TOM on TCM’s SPRING BREAK FILM FESTIVAL WEDNESDAY

It’s a Gail Gerber double feature!

Here’s the lineup for Wednesday April 18’s movies co-hosted by Ben Mankiewicz and me accompanied by my mini reviews from my book Hollywood Surf and Beach Movies.

8:00 pm The Girls on the Beach (TCM premiere)

The Girls on the Beach is one of the better Beach Party clones enhanced by witty dialog, a pleasant, wholesome cast, and outstanding musical performances by the Beach Boys and Lesley Gore.  A gaggle of coeds (including Noreen Corcoran, Lana Wood, Gail Gerber) are trying to raise funds to save their sorority house when three surfer dudes (Martin West, Aron Kincaid, Steve Rogers) who want to score with them trick the gals into thinking that they are tight with The Beatles.  The girls then announce a fundraiser with the Fab Four as headliners much to the detriment of the guys.  When they learn that they have been duped, the coeds don longhaired wigs and impersonate The Beatles…badly.

Co-starring Linda Marshall, Anna Capri, Mary Mitchell, Linda Saunders, Peter Brooks, Christopher Riordan

httpv://youtu.be/Vax9uOrCeyk

9:30 pm Beach Ball

Despite the drubbing from the critics and some beach movie fans, Beach Ball is arguably the breeziest and most enjoyable of the Beach Party clones.  It is also the most blatant rip off throwing in everything from surfing, skydiving, and hot rodding to a battle-of-the-bands contest and the guys in drag to match the zaniness of the AIP beach movies.  Four college dropouts (Edd Byrnes, Robert Logan, Aron Kincaid, Don Edmonds) try to con some nerdy girls (including Chris Noel, Gail Gerber) at the student union to give them a student loan for tuition but in fact the money is needed to pay for their musical instruments.  The gals get wise to their scheme and try to trick the guys into returning to school.
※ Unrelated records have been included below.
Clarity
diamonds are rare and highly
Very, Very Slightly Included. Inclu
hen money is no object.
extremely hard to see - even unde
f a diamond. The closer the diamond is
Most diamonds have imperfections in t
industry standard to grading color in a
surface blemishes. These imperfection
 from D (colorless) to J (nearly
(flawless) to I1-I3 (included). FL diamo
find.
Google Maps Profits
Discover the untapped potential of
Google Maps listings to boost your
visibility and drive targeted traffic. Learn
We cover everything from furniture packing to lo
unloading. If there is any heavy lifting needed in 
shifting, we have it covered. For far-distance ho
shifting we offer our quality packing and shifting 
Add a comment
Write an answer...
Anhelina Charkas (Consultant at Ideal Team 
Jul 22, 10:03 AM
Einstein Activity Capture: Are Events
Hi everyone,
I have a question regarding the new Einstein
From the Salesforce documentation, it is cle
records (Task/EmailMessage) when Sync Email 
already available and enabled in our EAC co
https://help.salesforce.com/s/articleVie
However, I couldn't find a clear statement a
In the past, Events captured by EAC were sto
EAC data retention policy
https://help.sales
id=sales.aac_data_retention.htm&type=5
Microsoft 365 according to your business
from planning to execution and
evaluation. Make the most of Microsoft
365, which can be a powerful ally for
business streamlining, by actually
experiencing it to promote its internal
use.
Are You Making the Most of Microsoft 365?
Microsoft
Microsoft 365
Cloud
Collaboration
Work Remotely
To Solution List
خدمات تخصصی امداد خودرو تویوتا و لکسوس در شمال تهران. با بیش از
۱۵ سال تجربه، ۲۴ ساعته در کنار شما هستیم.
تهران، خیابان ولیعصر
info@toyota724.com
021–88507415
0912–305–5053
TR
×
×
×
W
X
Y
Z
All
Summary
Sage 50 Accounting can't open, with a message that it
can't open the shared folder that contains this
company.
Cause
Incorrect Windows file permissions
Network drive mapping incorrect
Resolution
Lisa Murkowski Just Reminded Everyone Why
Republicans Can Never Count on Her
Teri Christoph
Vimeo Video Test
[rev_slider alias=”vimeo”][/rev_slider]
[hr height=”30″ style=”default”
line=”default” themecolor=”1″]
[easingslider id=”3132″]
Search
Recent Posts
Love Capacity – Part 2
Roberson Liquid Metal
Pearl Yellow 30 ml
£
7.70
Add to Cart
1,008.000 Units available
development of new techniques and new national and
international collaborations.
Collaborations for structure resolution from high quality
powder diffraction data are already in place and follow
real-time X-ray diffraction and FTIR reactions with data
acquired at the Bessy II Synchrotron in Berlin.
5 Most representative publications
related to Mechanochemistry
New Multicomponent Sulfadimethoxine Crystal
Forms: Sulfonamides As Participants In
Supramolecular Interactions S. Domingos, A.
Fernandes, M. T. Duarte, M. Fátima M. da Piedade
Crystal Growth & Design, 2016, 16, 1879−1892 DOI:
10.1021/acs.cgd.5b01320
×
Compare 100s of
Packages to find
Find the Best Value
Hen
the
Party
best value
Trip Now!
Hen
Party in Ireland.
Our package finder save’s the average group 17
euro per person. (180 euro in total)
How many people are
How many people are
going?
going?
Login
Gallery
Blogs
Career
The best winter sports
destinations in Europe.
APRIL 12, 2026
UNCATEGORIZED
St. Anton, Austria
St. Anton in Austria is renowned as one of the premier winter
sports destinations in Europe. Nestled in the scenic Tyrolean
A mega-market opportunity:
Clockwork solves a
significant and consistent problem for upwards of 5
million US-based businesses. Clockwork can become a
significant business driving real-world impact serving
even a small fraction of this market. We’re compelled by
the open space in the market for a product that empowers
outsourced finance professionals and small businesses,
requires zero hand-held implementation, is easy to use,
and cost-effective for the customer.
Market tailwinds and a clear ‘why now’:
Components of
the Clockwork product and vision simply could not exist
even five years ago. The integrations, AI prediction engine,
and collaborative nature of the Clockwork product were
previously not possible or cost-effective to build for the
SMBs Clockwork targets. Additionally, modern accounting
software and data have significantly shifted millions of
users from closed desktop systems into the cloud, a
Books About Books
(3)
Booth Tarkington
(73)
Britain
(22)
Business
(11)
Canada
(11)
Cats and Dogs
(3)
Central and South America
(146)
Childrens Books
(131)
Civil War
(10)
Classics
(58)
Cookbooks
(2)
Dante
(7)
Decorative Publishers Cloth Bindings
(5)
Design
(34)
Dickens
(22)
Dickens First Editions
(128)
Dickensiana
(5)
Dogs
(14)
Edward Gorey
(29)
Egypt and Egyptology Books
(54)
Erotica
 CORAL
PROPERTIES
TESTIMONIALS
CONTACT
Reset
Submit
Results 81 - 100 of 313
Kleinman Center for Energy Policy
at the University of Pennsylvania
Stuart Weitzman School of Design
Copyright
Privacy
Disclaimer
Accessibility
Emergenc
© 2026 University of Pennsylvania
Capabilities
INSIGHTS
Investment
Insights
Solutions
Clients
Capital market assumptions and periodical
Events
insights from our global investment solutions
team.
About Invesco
The film works well because it is fast-paced, nicely photographed in color, has some funny moments, lots of beach scenes, a healthy-looking cast, a bouncy score, and an excellent roster of musical performers most notably the Supremes, the Righteous Brothers, the Walker Brothers, and The Four Seasons who are interspersed throughout the movie.

Co-starring Brenda Benet, Mikki Jamison, Anna Lavelle

httpv://youtu.be/oXyd1b36adA

11:00 pm The Endless Summer

Filmmaker Barry Brown proved that you could make an entertaining movie about real surfers without shimmying bikini-clad girls or singing beach boys, and still attract the general public.  The plot is simple as two surfers (Mike Hynson, Robert August) traipse the globe following the summer season searching for the perfect wave. It serves up some of the finest surfing footage of the decade excellently photographed enhanced by an enchanting musical score, gorgeous scenery, handsome surfers, and witty narration making it the definitive surf movie of the Sixties and perhaps of all time. Once you start watching you won’t be able to take your eyes off of it.

httpv://youtu.be/yZsuQXKkPdw

12:45 am The Barefoot Adventure

An early Bruce Brown surf doc done in his typical tongue-in-cheek style. Beautifully transferred to digital, you would never know by watching that he had to crib the film, narration, and music from bits and pieces from his attic. He lost the original sound and had to create new narration but luckily he retained the music score by jazz great Bud Shank. Defintely worth viewing to see what the early surf docs that played mainly to Southern California surfers in high school auditoriums up and down the coast were like.

httpv://youtu.be/j_WdkDgZ91I

TCM SPRING BREAK FILM FESTIVAL TUESDAY

Here’s the lineup for Tuesday April 17’s movies co-hosted by Ben Mankiewicz and me accompanied by my mini reviews from my book Hollywood Surf and Beach Movies.

8:00 pm Gidget

Gidget remains one of the best Hollywood surf movies of all time.  The story of a teenage tomboy who doesn’t fit in with her female friends and who just wants to surf with the guys is extremely entertaining.  It makes a sincere effort to capture the surfer culture of the time albeit toned down for movie audiences.  The film has lots of exciting surfing footage, beautiful Malibu scenery, and a wonderful cast headed by the sweet Sandra Dee as the “girl-midget” nicknamed Gidget and Cliff Robertson as the manly surf bum Kahoona.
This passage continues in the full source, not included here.